(Extracted page text data)
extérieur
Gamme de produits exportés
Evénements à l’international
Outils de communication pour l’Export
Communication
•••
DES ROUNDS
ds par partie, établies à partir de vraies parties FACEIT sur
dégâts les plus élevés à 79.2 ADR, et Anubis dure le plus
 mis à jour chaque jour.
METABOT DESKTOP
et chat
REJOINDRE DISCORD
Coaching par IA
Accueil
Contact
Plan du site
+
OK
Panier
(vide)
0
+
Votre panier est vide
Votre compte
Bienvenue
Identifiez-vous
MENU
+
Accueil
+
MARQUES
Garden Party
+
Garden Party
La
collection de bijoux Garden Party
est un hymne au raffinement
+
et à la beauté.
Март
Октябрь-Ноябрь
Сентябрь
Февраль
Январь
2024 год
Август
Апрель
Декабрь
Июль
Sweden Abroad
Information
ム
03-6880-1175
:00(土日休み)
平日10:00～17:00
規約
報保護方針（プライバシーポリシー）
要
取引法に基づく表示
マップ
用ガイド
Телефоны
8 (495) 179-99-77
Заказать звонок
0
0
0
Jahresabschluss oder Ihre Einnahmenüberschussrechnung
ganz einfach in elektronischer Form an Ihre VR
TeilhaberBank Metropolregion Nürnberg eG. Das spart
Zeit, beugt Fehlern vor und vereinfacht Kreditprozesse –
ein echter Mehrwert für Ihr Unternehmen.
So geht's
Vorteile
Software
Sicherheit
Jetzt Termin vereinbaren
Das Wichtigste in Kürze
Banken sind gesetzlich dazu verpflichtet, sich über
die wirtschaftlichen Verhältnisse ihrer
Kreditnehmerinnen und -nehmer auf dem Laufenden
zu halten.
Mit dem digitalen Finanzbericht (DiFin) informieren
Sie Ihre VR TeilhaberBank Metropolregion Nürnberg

_Work to be completed:_ Set down each entry again, exactly as written.

_Exercise answer:_
extérieur
Gamme de produits exportés
Evénements à l’international
Outils de communication pour l’Export
Communication
•••
DES ROUNDS
ds par partie, établies à partir de vraies parties FACEIT sur
dégâts les plus élevés à 79.2 ADR, et Anubis dure le plus
 mis à jour chaque jour.
METABOT DESKTOP
et chat
REJOINDRE DISCORD
Coaching par IA
Accueil
Contact
Plan du site
+
OK
Panier
(vide)
0
+
Votre panier est vide
Votre compte
Bienvenue
Identifiez-vous
MENU
+
Accueil
+
MARQUES
Garden Party
+
Garden Party
La
collection de bijoux Garden Party
est un hymne au raffinement
+
et à la beauté.
Март
Октябрь-Ноябрь
Сентябрь
Февраль
Январь
2024 год
Август
Апрель
Декабрь
Июль
Sweden Abroad
Information
ム
03-6880-1175
:00(土日休み)
平日10:00～17:00
規約
報保護方針（プライバシーポリシー）
要
取引法に基づく表示
マップ
用ガイド
Телефоны
8 (495) 179-99-77
Заказать звонок
0
0
0
Jahresabschluss oder Ihre Einnahmenüberschussrechnung
ganz einfach in elektronischer Form an Ihre VR
TeilhaberBank Metropolregion Nürnberg eG. Das spart
Zeit, beugt Fehlern vor und vereinfacht Kreditprozesse –
ein echter Mehrwert für Ihr Unternehmen.
So geht's
Vorteile
Software
Sicherheit
Jetzt Termin vereinbaren
Das Wichtigste in Kürze
Banken sind gesetzlich dazu verpflichtet, sich über
die wirtschaftlichen Verhältnisse ihrer
Kreditnehmerinnen und -nehmer auf dem Laufenden
zu halten.
Mit dem digitalen Finanzbericht (DiFin) informieren
Sie Ihre VR TeilhaberBank Metropolregion Nürnberg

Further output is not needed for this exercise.